MUNGKIN sudah saatnya kita memikir ulang penerapan pemilihan Presiden (Pilpres) secara langsung yang kita terapkan sejak awal Reformasi.
Mengapa? Saya melihat Pilpres Langsung itu lebih banyak mudaratnya daripada manfaatnya. Manfaatnya pasti ada, a.l., kita bisa secara relatif leluasa menentukan pilihan kita sendiri atas calon Presiden yang ikut Pilpres.
Itupun saya tulis, relatif leluasa. Sebab tidak mungkin kita memiliki kebebasan memilih seratus persen. Sepuluh persen atau bahkan lima puluh persennya, pilihan kita itu dipengaruhi oleh kampanye, oleh media massa dan oleh lingkungan kita.
Alhasil pilihan kita itu sangat bias pengaruh dari berbagai hal. Apalagi jika kita tidak tahu secara jelas latar belakang Capres tsb. Dalam keadaan seperti itu pemilih akan memilih capres berdasar apa yang dikatakan oleh orang berpengaruh di sekitarnya.
Namun saya amati, pilpres langsung yang kita laksanakan selama ini, telah menimbulkan beberapa hal yang kurang baik.
Yang jelas konflik sosial makin mengemuka dan meluas. Tidak hanya keretakan dan konflik antar kelompok atau golongan dan antar partai politik, malahan juga di antara sesama anggota keluarga.
Ada anak berselisih dengan orangtuanya, ada paman berkonflik dengan kemenakannya bahkan hingga saling tidak menyapa. Di beberapa daerah terjadi pembunuhan hanya karena perbedaan dukungan.
Lain dari itu biaya penyelenggaraan Pilpres sungguh luarbiasa mahal. Semua partai Politik yang ikut dalam Pilpres harus menyediakan dana trilyunan rupiah. Begitu pula para Capres yang ikut dalam kontestasi.

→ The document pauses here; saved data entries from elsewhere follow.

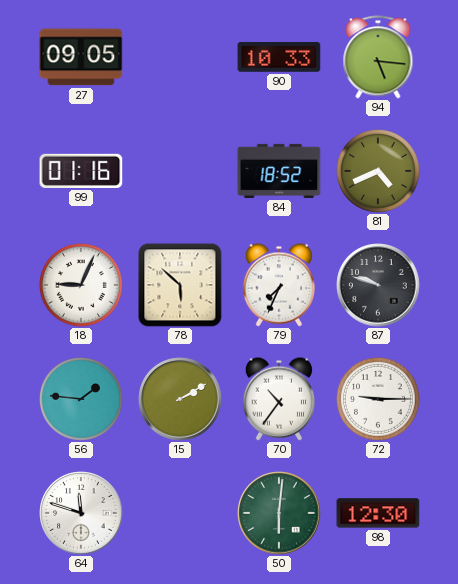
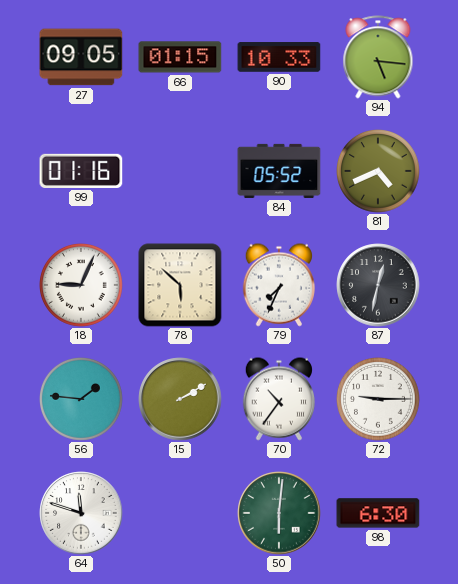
66: none -> 01:15
84: 18:52 -> 05:52
87: 9:48 -> 12:32
98: 12:30 -> 6:30
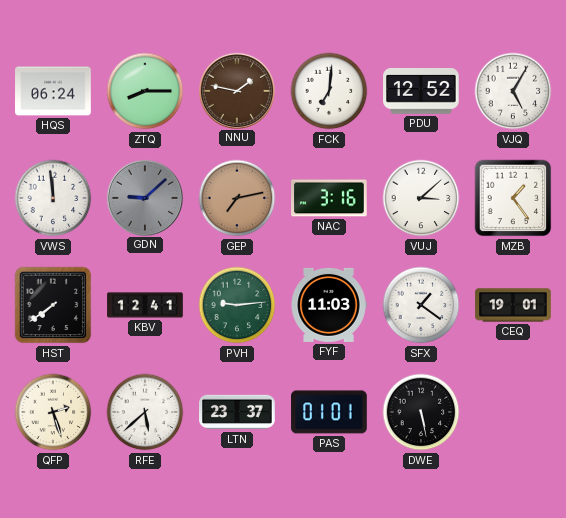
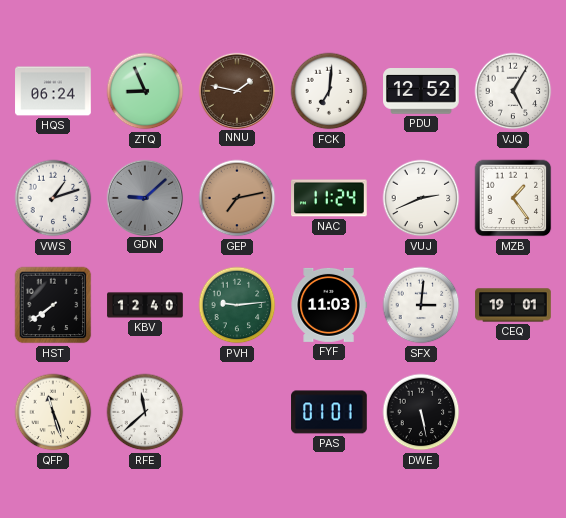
ZTQ: 8:15 -> 8:56
VWS: 11:59 -> 1:12
NAC: 3:16 -> 11:24
VUJ: 3:08 -> 2:41
KBV: 12:41 -> 12:40
SFX: 1:21 -> 3:01
QFP: 2:27 -> 11:27
RFE: 5:38 -> 11:38
LTN: 23:37 -> none
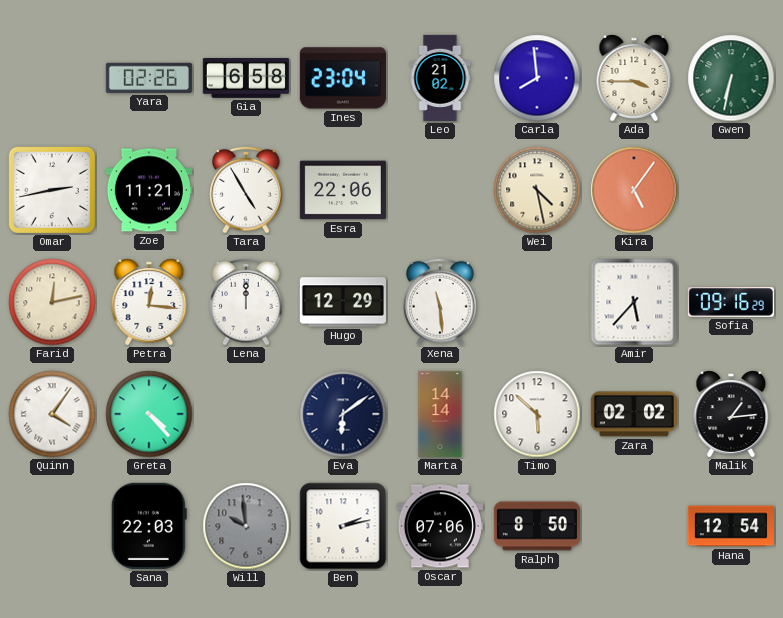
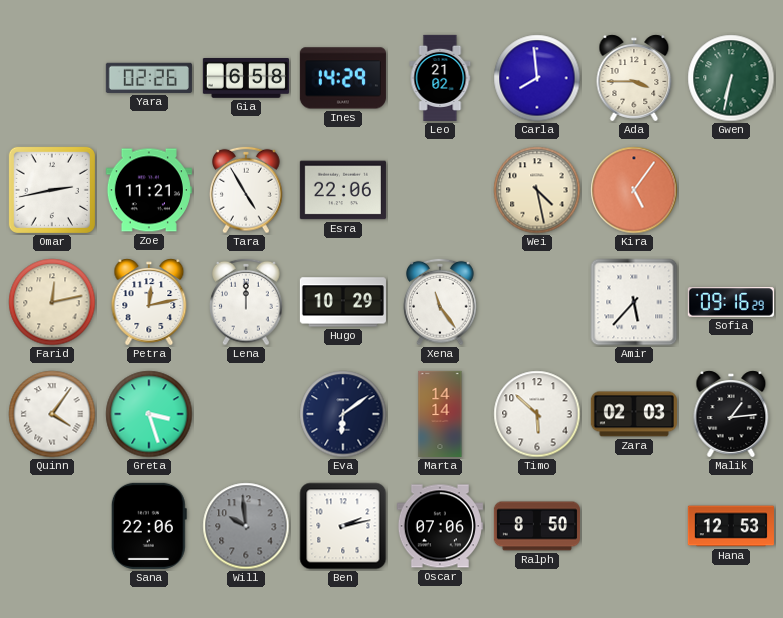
Ines: 23:04 -> 14:29
Petra: 12:16 -> 12:13
Hugo: 12:29 -> 10:29
Xena: 11:29 -> 11:24
Greta: 4:23 -> 3:27
Zara: 02:02 -> 02:03
Sana: 22:03 -> 22:06
Hana: 12:54 -> 12:53
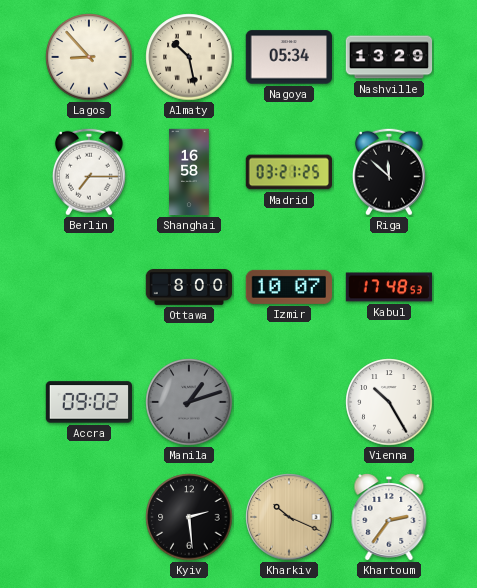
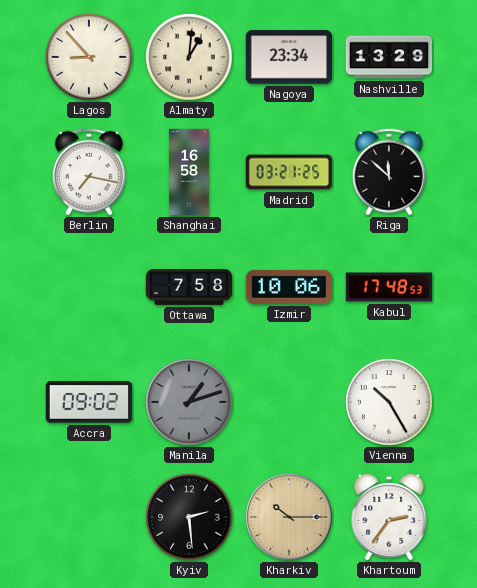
Almaty: 10:28 -> 1:01
Nagoya: 05:34 -> 23:34
Berlin: 7:15 -> 7:17
Ottawa: 8:00 -> 7:58
Izmir: 10:07 -> 10:06
Kharkiv: 10:19 -> 10:15
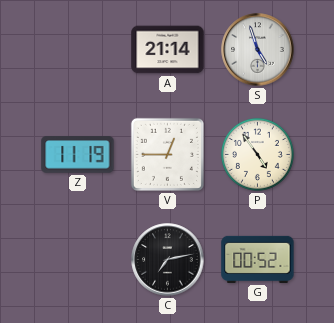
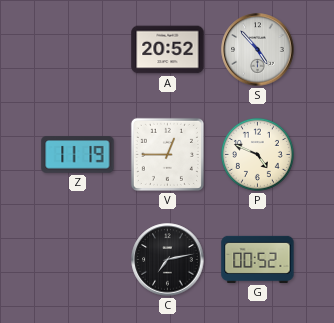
A: 21:14 -> 20:52
S: 4:57 -> 4:53
P: 4:54 -> 4:49
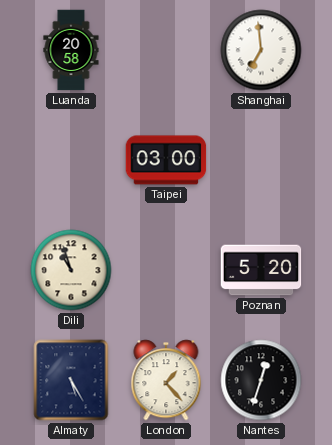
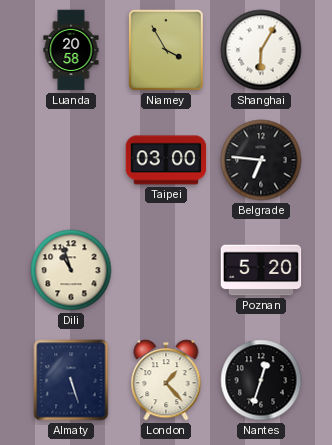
Niamey: none -> 3:55
Shanghai: 6:59 -> 6:05
Belgrade: none -> 6:46
Almaty: 5:25 -> 5:27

Apakah dana sebanyak itu tidak dianggap terbuang percuma? Bagi pendukung Pilpres langsung pastilah dana besar itu dianggap sebagai biaya yang wajar untuk pelaksanaan demokrasi.
Juga bagi para pegiat kampanye dan perusahaan survey, mereka pasti sangat mendukung Pilpres Langsung karena sebagian dana Pilpres akan masuk ke dompet mereka.
Tapi pertanyaannya apakah bagi negara berkembang seperti kita, dana itu tidak sebaiknya digunakan bagi pembangunan negeri?
Pilpres langsung itu kita tiru terutama dari Pilpres di AS. Namun kita lihat, publik AS kini mulai terancam perpecahan akibat konflik antara pendukung Trump dengan pendukung Biden. Bahkan sesama anggota Partai Republik (Partainya Trump) pun kini berkonflik.
Bersamaan dengan itu, untuk pertama kali setelah 200 tahun, Gedung Capitol yang merupakan Gedung Parlemen diserbu pendukung fanatik Trump. Ini dianggap kejadian yang sangat memalukan bagi AS.
Berbagai sistem dan cara pemilihan Kepala Negara dan Kepala Pemerintahan telah dilaksanakan di berbagai negara. Kita bisa melihat, mengamati, dan mengambil hal-hal baik dari sistem-sistem tersebut dan membuang yang buruk.
Artinya kalau bisa, kita tidak perlu terlalu mengikuti sistem Pilpres yang berlaku di AS apabila sistem itu menimbulkan mudarat bagi bangsa kita.
Tulisan inipun samasekali tidak punya tujuan dan maksud untuk menganggu Pancasila serta NKRI.
Tulisan ini adalah sekedar lontaran pemikiran yang sangat sederhana dari saya setelah memikirkan apakah tidak sebaiknya kita memikirkan sistem Pilpres yang efisien tapi efektif juga tidak mahal, dalam arti Presidennya terpilih tapi persatuan bangsa tidak terganggu.
Sistem seperti itu pasti ada, hanya saja kita perlu memikirkan dan merenungkannya lebih lanjut.
(Profesor DR Amir Santoso, Guru Besar FISIP UI dan Rektor Universitas Jayabaya).